Ciccone Commons Co-director and Professor of Psychology Rebecca Shiner sent an email on April 8 to Drake Hall residents, following up on an email from Associate Vice President for Campus Safety, Emergency Management and Environmental Health and Safety Dan Gough which asked Drake Hall residents to get tested immediately.

“There are multiple residents of Drake who have tested positive for COVID[-19], and this has led to a substantial number of Drake residents having to be quarantined because they were close contacts. It is important that we immediately stop the spread of COVID[-19] among Drake residents,” Shiner said. “We need to do our part in Ciccone Commons to follow the guidelines; I can’t bear the thought of our residents being the source of a large-scale outbreak of COVID[-19] on campus.”

Sophomore Danielle Goldbaum is a Drake Hall resident who had to be tested and evacuated when her suitemate tested positive.

“It was scary because this happened first semester, too, where Drake was the hotspot. It’s just scary to know that COVID[-19] is present all around you because we were doing so well, and I felt very safe but then all of a sudden it was in my dorm where I live,” Goldbaum said. “It was a mess. My other roommate was sobbing. It’s scary! It’s a deadly disease and she had it. It was a miracle the rest of us didn’t get it.”

Goldbaum said there was a sense among Drake Hall residents that there were many in the building who had tested positive or were close contacts before Gough sent out communications, which led to higher cooperation among residents during the shift back to modified Gate 1.

“Modified [Gate 1] I think was needed. I don’t really think people were annoyed. I think it was moreso like, ‘OK this is really scary. Everyone I know is testing positive or a close contact.’ We had what, 150 close contacts? So it was good [to move backwards],” Goldbaum said.

As a result of increased cases and close contacts, modified Gate 1 guidance restricted unapproved travel, allowing exceptions only to accommodate vaccination appointments, medical appointments or emergency personal requests. Among the changes, meals also returned to a grab-and-go format, similar to Gate 0 of Reopening: In-Residence Quarantine. 

Casey said the shift in dining operations proved the most difficult aspect of the backwards move to a modified Gate 1. 

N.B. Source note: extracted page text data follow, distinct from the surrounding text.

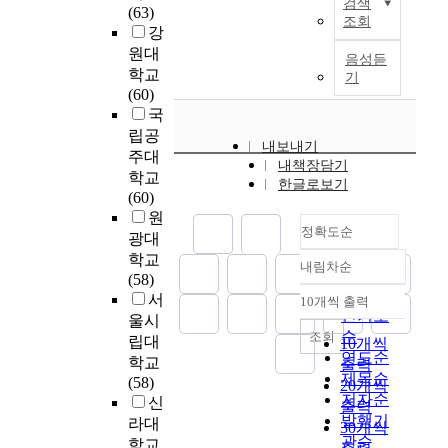
사
검색
c
증
혀
R
(63)
e
취
o
o
달
대
조회
h
결
내
N
강
r
업
d
n
과
상
n
과
고
.
원대
e
한
i
음성듣
-
교
자
o
'
직
)
s
학교
대
s
기
o
육
들
l
성
무
u
(60)
졸
c
r
수
의
o
별
교
D
l
국
장
u
g
준
직
g
'
육
e
t
애
s
립공
a
의
무
y
과
을
p
내보내기
o
인
s
주대
n
향
수
i
‘
통
a
내책장담기
f
의
t
학교
i
상
행
한글로보기
s
경
한
r
t
고
h
(60)
z
으
도
g
력
핵
t
h
용
e
원
a
로
는
r
’
심
m
정확도순
i
의
p
광대
t
대
5
a
에
인
e
s
질
r
학교
i
상
점
d
따
재
n
내림차순
정확도
r
을
o
(58)
o
자
만
u
라
의
t
e
순
살
b
서
n
들
점
10개씩 출력
a
직
역
o
내림차순
s
펴
l
인기도
울시
c
의
중
l
무
량
f
e
볼
e
순
조회
o
간
립대
평
10개씩
l
역
강
N
a
수
m
연도순
m
호
균
학교
출력
y
량
화
u
r
있
s
제목순
m
에
3
(58)
20개씩
c
,
를
r
c
는
o
저자순
i
대
.
신
h
교
통
s
출력
h
연
f
발행기
t
한
4
라대
a
사
해
i
30개씩
i
구
t
m
욕
관순
1
학교
n
리
기
n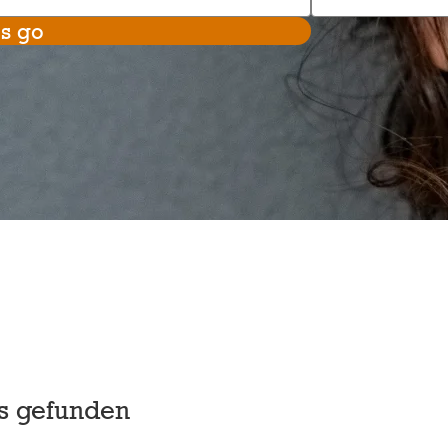
's go
bs gefunden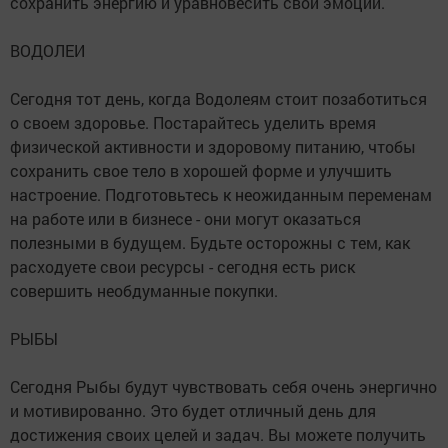
сохранить энергию и уравновесить свои эмоции.
ВОДОЛЕИ
Сегодня тот день, когда Водолеям стоит позаботиться
о своем здоровье. Постарайтесь уделить время
физической активности и здоровому питанию, чтобы
сохранить свое тело в хорошей форме и улучшить
настроение. Подготовьтесь к неожиданным переменам
на работе или в бизнесе - они могут оказаться
полезными в будущем. Будьте осторожны с тем, как
расходуете свои ресурсы - сегодня есть риск
совершить необдуманные покупки.
РЫБЫ
Сегодня Рыбы будут чувствовать себя очень энергично
и мотивированно. Это будет отличный день для
достижения своих целей и задач. Вы можете получить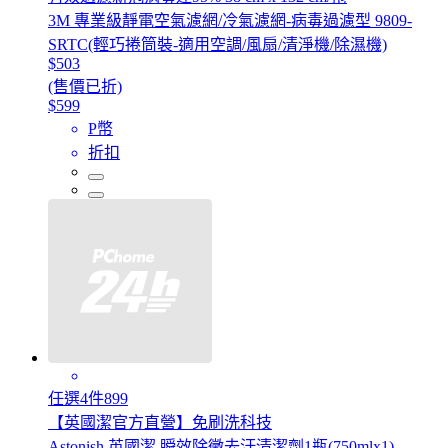
3M 專業級靜電空氣濾網/冷氣濾網-病毒過濾型 9809-
SRTC(輕巧捲筒裝-適用空調/風扇/清淨機/除濕機)
$503
(售價已折)
$599
P幣
折扣
任選4件899
【英國潔官方直營】免刷洗科技
Astonish 英國潔 瞬效除黴去汙清潔劑1瓶(750mlx1)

“Food is the hardest part to switch quickly [when moving backwards],” Casey said. [The hardest part of food] is the staffing. The staffing we have around grab-and-go is very different. The first night of going backwards, we had fairly narrow food hours but we were able to get them back to normal the next day, so it’s really about people more than anything.”

In line with the restrictions from Gate 1 guidance from early Feb. 2021, in-person classes continued to meet in-person, and Case-Geyer Library, Trudy Fitness Center and Lineberry Natatorium remained open. Groups of 10 people or fewer were allowed to gather outdoors while social distancing and wearing masks, and socializing was permitted within extended family units in common rooms within one’s own residence hall. Restrictions did not allow for cross-hall visitation. 

Colgate also implemented on-demand antigen testing in the James C. Colgate Hall of Presidents for students planning to leave campus or concerned about exposure to COVID-19. This testing, which was started on Wednesday, April 14, is in addition to the pre-established bi-weekly surveillance testing being conducted in the 113 Core. 

In her April 13 email, Jack clarified that a reduction in positive cases, close contacts and wastewater results alongside increased compliance with the Commitment to Community Health and Wendt capacity and staffing would all be factors that went into determining which Gate Colgate would enter after reevaluation on Monday, April 19. As of Tuesday, April 20, only metrics showing Colgate Staffing Levels, Student Health Services and Student Quarantine/Isolation are at Moderate Alert, with Student Quarantine/Isolation trending towards a decreasing alert level, and the other 17 metrics at Low Alert or New Normal. There are 9 active cases in isolation as of 11:59 p.m. on Sunday, April 18.